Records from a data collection
• • • • •

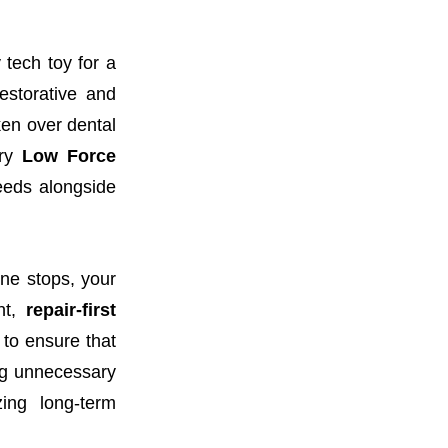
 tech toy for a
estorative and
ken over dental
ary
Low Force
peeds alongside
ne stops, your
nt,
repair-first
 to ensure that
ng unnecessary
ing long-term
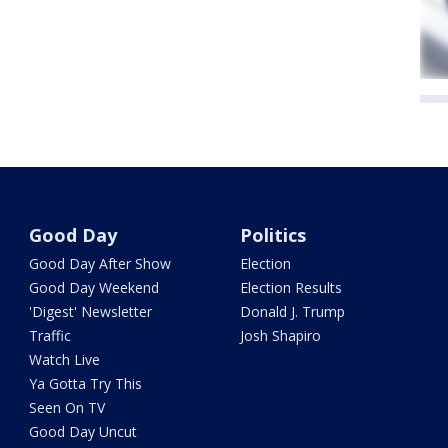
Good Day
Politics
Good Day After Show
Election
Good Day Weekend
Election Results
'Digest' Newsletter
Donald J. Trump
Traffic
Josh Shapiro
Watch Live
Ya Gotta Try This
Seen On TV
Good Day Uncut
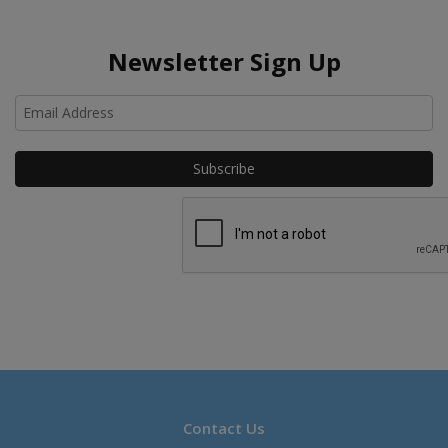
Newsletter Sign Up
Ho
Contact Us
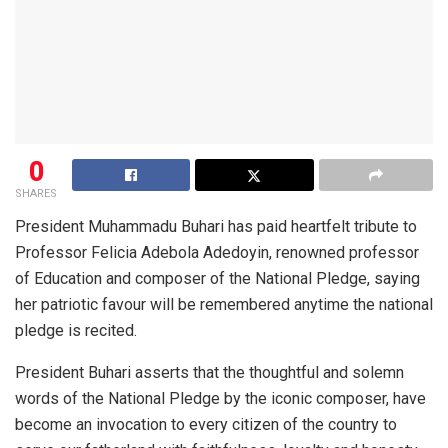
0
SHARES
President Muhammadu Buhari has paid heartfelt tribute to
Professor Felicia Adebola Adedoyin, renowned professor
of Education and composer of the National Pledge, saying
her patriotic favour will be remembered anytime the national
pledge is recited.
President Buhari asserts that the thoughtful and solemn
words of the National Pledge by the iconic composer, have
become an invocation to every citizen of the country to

• • • • •

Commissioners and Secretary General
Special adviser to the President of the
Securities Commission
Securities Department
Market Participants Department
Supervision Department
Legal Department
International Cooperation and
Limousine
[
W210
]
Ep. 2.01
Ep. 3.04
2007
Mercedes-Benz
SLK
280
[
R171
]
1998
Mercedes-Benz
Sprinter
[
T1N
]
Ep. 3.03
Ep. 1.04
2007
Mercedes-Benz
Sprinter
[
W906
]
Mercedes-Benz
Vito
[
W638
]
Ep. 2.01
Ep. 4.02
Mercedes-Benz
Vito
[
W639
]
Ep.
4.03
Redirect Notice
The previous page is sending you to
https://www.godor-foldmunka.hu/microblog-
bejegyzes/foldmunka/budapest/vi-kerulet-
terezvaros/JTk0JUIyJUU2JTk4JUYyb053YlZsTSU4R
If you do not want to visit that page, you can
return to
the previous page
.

• • • • •

Look through the entries above. Extract each line with the word "Newsletter".

'Digest' Newsletter
Newsletter Sign Up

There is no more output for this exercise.